>>>>>
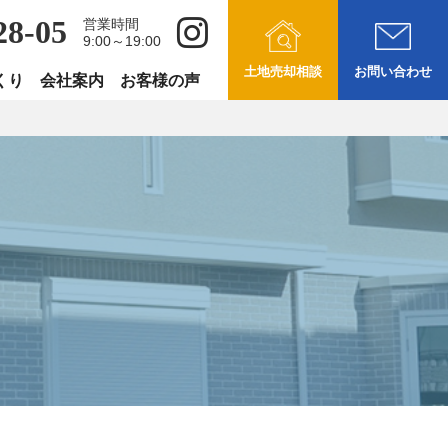
28-05
営業時間
9:00～19:00
土地売却相談
お問い合わせ
くり
会社案内
お客様の声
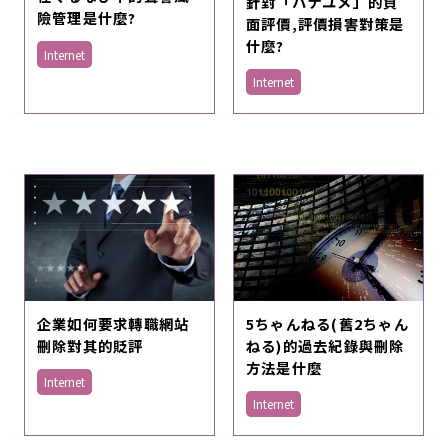
針對「ハナユメ」的負
險管理是什麼?
面評價,評價損害對策是
什麼?
Internet
Internet
5ちゃんねる(舊2ちゃん
企業如何要求轉職網站
ねる)的過去紀錄與刪除
刪除對其的貶評
方法是什麼
Internet
Internet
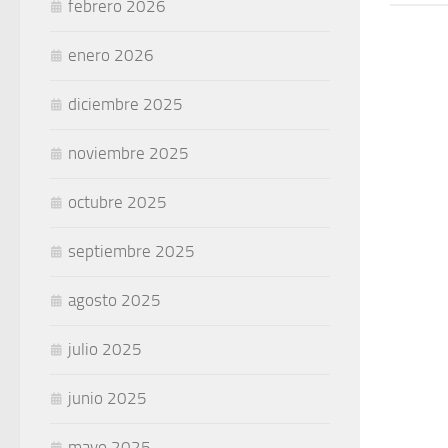
febrero 2026
enero 2026
diciembre 2025
noviembre 2025
octubre 2025
septiembre 2025
agosto 2025
julio 2025
junio 2025
mayo 2025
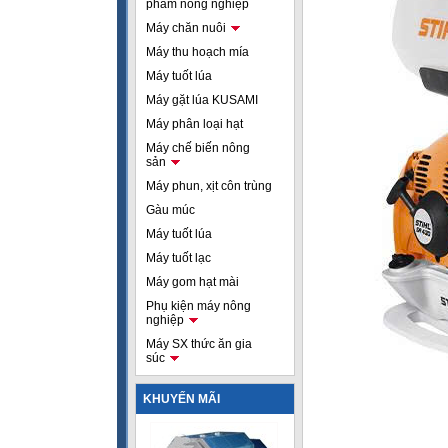
phẩm nông nghiệp
Máy chăn nuôi
Máy thu hoạch mía
Máy tuốt lúa
Máy gặt lúa KUSAMI
Máy phân loại hạt
Máy chế biến nông
sản
Máy phun, xịt côn trùng
Gàu múc
Máy tuốt lúa
Máy tuốt lạc
Máy gom hạt mài
Phụ kiện máy nông
nghiệp
Máy SX thức ăn gia
súc
KHUYẾN MÃI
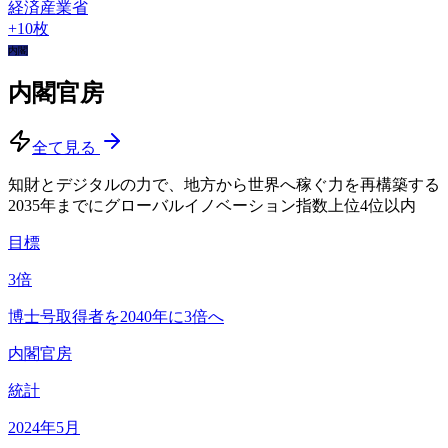
経済産業省
+
10
枚
内閣
内閣官房
全て見る
知財とデジタルの力で、地方から世界へ稼ぐ力を再構築する
2035年までにグローバルイノベーション指数上位4位以内
目標
3
倍
博士号取得者を2040年に3倍へ
内閣官房
統計
2024
年5月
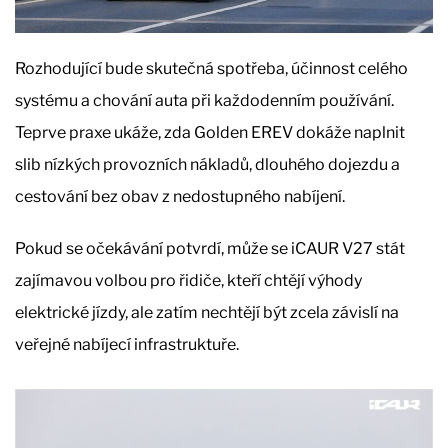
Rozhodující bude skutečná spotřeba, účinnost celého
systému a chování auta při každodenním používání.
Teprve praxe ukáže, zda Golden EREV dokáže naplnit
slib nízkých provozních nákladů, dlouhého dojezdu a
cestování bez obav z nedostupného nabíjení.
Pokud se očekávání potvrdí, může se iCAUR V27 stát
zajímavou volbou pro řidiče, kteří chtějí výhody
elektrické jízdy, ale zatím nechtějí být zcela závislí na
veřejné nabíjecí infrastruktuře.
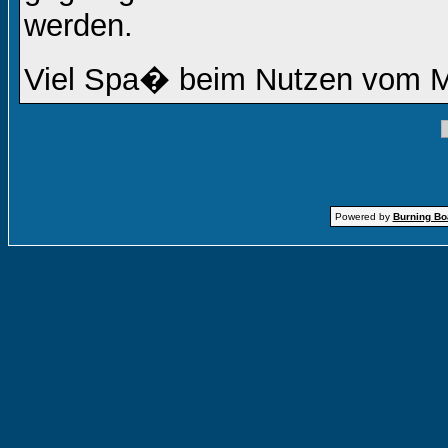
werden.
Viel Spa� beim Nutzen vom 
Powered by
Burning Boa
<<<<<
**AIM OF THE EXERCISE:**
The result should hold only the lines from the line with "Pokud se očekávání" through the final line of the records above, copied exactly, with pictures left out.

**FINISHED EXERCISE:**
Pokud se očekávání potvrdí, může se iCAUR V27 stát
zajímavou volbou pro řidiče, kteří chtějí výhody
elektrické jízdy, ale zatím nechtějí být zcela závislí na
veřejné nabíjecí infrastruktuře.
werden.
Viel Spa� beim Nutzen vom 
Powered by
Burning Boa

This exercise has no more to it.